The data appears to demonstrate how a customer may not puchase every item they ever need during every transaction. Likewise, we see that over time, the breadth of their purchases increases towards the maximum by comparing the results from part (a) with part (c) - the support is much higher once multiple transactions are aggregated into customer data points.The change in confidence appears to support this idea as well - the values are higher on average once the data is aggregated.
14. Answer the following questions using the data sets shown in Figure 6.34. Note that each data set contains 1000 items and 10,000 transactions. Dark cells indicate the presence of items and white cells indicate the ansence of items. We will apply the Apriori algorithm to extract frequent itemsets with minsup = 10% (i.e., itemsets much be contained in at least 1000 transactions)? [sic]
It's worth noting here that my interpretation of chart (f) is one which looks like static on a television, with 1 black pixel for every 9 white.
(a) Which data set(s) will produce the most frequent itemsets?

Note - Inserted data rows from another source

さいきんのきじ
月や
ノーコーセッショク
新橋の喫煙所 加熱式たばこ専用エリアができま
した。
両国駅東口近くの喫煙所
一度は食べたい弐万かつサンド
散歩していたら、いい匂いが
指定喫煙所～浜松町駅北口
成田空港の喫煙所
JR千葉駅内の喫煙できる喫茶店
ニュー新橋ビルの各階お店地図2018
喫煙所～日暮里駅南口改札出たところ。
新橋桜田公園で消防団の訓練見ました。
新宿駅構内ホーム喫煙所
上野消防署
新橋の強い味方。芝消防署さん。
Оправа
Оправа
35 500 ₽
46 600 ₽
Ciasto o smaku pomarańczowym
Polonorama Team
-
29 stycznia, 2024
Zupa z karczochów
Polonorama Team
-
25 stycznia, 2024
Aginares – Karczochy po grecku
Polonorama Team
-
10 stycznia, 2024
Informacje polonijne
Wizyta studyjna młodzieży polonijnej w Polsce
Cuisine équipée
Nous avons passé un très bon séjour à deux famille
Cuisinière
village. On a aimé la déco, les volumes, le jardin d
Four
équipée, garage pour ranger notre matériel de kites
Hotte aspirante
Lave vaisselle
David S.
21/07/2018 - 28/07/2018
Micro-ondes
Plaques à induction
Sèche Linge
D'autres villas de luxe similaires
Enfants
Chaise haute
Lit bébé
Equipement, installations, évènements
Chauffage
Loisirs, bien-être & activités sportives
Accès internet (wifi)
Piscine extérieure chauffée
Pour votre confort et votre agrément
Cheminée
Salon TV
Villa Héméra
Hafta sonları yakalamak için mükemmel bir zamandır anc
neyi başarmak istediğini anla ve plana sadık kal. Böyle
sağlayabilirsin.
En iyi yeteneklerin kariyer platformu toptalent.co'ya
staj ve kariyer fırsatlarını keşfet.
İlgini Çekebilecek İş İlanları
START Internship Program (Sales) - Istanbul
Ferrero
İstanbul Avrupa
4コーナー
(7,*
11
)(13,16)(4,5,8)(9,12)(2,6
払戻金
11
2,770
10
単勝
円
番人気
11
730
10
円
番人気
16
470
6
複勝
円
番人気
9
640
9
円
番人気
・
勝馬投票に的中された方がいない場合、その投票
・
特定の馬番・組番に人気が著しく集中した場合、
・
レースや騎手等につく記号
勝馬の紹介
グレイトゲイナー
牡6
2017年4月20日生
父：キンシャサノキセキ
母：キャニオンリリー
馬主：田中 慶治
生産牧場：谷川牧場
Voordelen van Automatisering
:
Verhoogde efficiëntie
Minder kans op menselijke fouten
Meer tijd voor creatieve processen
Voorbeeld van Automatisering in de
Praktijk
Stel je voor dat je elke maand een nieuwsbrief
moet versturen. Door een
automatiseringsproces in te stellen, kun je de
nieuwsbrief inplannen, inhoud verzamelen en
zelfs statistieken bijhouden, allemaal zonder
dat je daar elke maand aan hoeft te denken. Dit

Chart (a) will have the most frequent itemsets, since there is always 10% items:transactions ratio.
(b) Which data set(s) will produce the fewer number of frequent itemsets?
Charts (b) and (d) seem the most different from chart (a), making them the logical choice. However, (b) has a very small number of items in a high number of transactions, making it somewhat likely to have frequent itemsets. This leaves chart (d).

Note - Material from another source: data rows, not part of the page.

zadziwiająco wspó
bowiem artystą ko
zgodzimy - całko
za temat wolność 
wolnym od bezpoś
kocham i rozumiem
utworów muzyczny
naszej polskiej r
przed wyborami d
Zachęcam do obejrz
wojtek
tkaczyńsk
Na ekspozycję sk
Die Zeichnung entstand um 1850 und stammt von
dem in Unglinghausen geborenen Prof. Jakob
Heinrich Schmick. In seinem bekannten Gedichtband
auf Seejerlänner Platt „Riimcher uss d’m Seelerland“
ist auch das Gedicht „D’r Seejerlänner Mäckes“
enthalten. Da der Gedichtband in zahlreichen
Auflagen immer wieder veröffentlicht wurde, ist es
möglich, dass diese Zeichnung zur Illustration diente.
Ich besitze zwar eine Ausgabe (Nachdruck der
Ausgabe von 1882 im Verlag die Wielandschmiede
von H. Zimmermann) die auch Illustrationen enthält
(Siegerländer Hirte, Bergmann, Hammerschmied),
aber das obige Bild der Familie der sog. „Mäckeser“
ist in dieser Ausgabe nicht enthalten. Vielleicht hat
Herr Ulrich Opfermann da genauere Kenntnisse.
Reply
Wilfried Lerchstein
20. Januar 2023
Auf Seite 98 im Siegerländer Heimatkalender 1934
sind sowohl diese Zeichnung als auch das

(c) Which data set(s) will produce the longest frequent itemset?
Chart (b) has the longest vertical bar at around 150 items, so it would seem that it would have the longest frequent itemset.

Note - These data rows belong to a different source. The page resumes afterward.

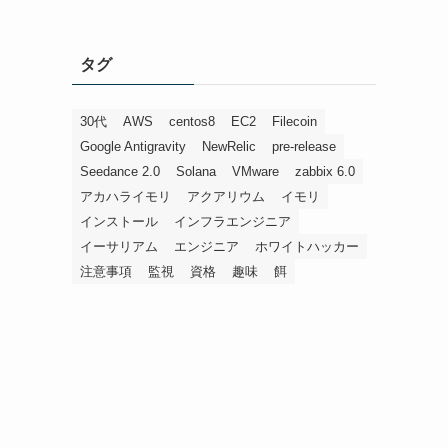
タグ
30代
AWS
centos8
EC2
Filecoin
Google Antigravity
NewRelic
pre-release
Seedance 2.0
Solana
VMware
zabbix 6.0
アカハライモリ
アクアリウム
イモリ
インストール
インフラエンジニア
イーサリアム
エンジニア
ホワイトハッカー
注意事項
監視
資格
趣味
餌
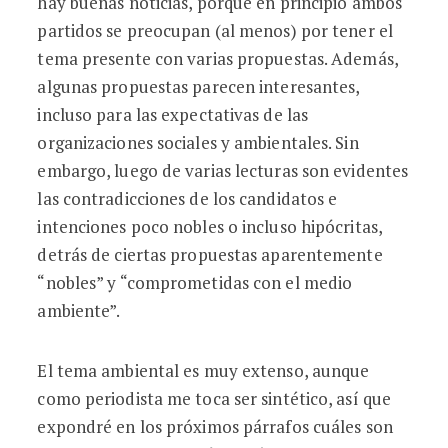
hay buenas noticias, porque en principio ambos
partidos se preocupan (al menos) por tener el
tema presente con varias propuestas. Además,
algunas propuestas parecen interesantes,
incluso para las expectativas de las
organizaciones sociales y ambientales. Sin
embargo, luego de varias lecturas son evidentes
las contradicciones de los candidatos e
intenciones poco nobles o incluso hipócritas,
detrás de ciertas propuestas aparentemente
“nobles” y “comprometidas con el medio
ambiente”.
El tema ambiental es muy extenso, aunque
como periodista me toca ser sintético, así que
expondré en los próximos párrafos cuáles son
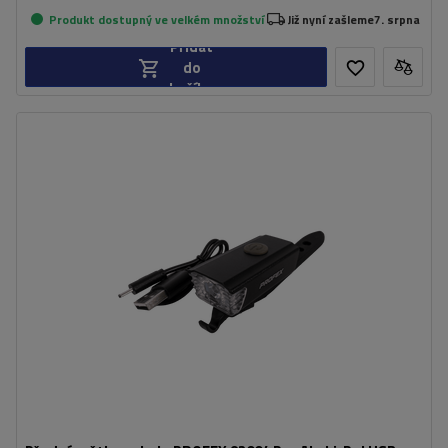
Produkt dostupný ve velkém množství
Již nyní zašleme
7. srpna
Přidat
do
košíku
Třída těsnosti:
IPX4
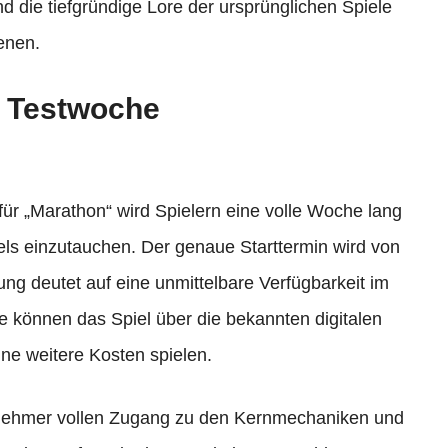
d die tiefgründige Lore der ursprünglichen Spiele
enen.
n Testwoche
ür „Marathon“ wird Spielern eine volle Woche lang
iels einzutauchen. Der genaue Starttermin wird von
ung deutet auf eine unmittelbare Verfügbarkeit im
e können das Spiel über die bekannten digitalen
ne weitere Kosten spielen.
lnehmer vollen Zugang zu den Kernmechaniken und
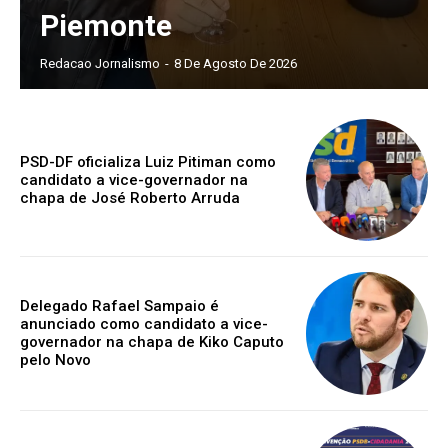
Piemonte
Redacao Jornalismo
-
8 De Agosto De 2026
PSD-DF oficializa Luiz Pitiman como
candidato a vice-governador na
chapa de José Roberto Arruda
Delegado Rafael Sampaio é
anunciado como candidato a vice-
governador na chapa de Kiko Caputo
pelo Novo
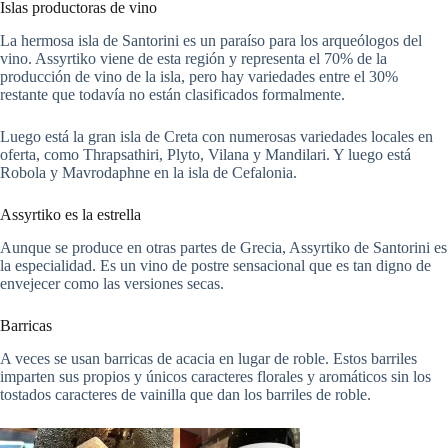
Islas productoras de vino
La hermosa isla de Santorini es un paraíso para los arqueólogos del
vino. Assyrtiko viene de esta región y representa el 70% de la
producción de vino de la isla, pero hay variedades entre el 30%
restante que todavía no están clasificados formalmente.
Luego está la gran isla de Creta con numerosas variedades locales en
oferta, como Thrapsathiri, Plyto, Vilana y Mandilari. Y luego está
Robola y Mavrodaphne en la isla de Cefalonia.
Assyrtiko es la estrella
Aunque se produce en otras partes de Grecia, Assyrtiko de Santorini es
la especialidad. Es un vino de postre sensacional que es tan digno de
envejecer como las versiones secas.
Barricas
A veces se usan barricas de acacia en lugar de roble. Estos barriles
imparten sus propios y únicos caracteres florales y aromáticos sin los
tostados caracteres de vainilla que dan los barriles de roble.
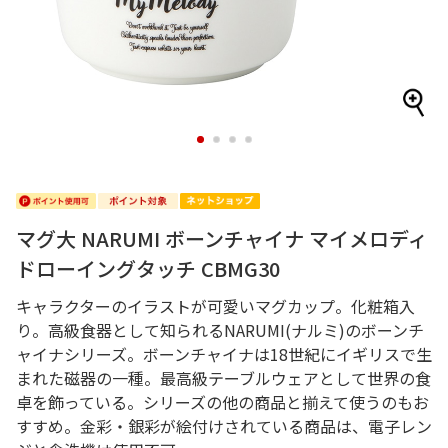
1
2
3
4
マグ大 NARUMI ボーンチャイナ マイメロディ
ドローイングタッチ CBMG30
キャラクターのイラストが可愛いマグカップ。化粧箱入
り。高級食器として知られるNARUMI(ナルミ)のボーンチ
ャイナシリーズ。ボーンチャイナは18世紀にイギリスで生
まれた磁器の一種。最高級テーブルウェアとして世界の食
卓を飾っている。シリーズの他の商品と揃えて使うのもお
すすめ。金彩・銀彩が絵付けされている商品は、電子レン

(d) Which data set(s) will produce frequent itemsets with highest maximum support?
Chart (c) has 10,000 transactions with only about 25 items - a VERY high amount of support indeed.
(e) Which data set(s) will produce frequent itemsets containing items with wide-varying support levels (i.e., items with mixed support, ranging from less than 20% to more than 70%)?
Chart (e) is all over the map, so to speak - sometimes we have high numbers of transactions with low numbers of items, and other times we have high transactions with high item counts. This could lead to mixed support for itemsets.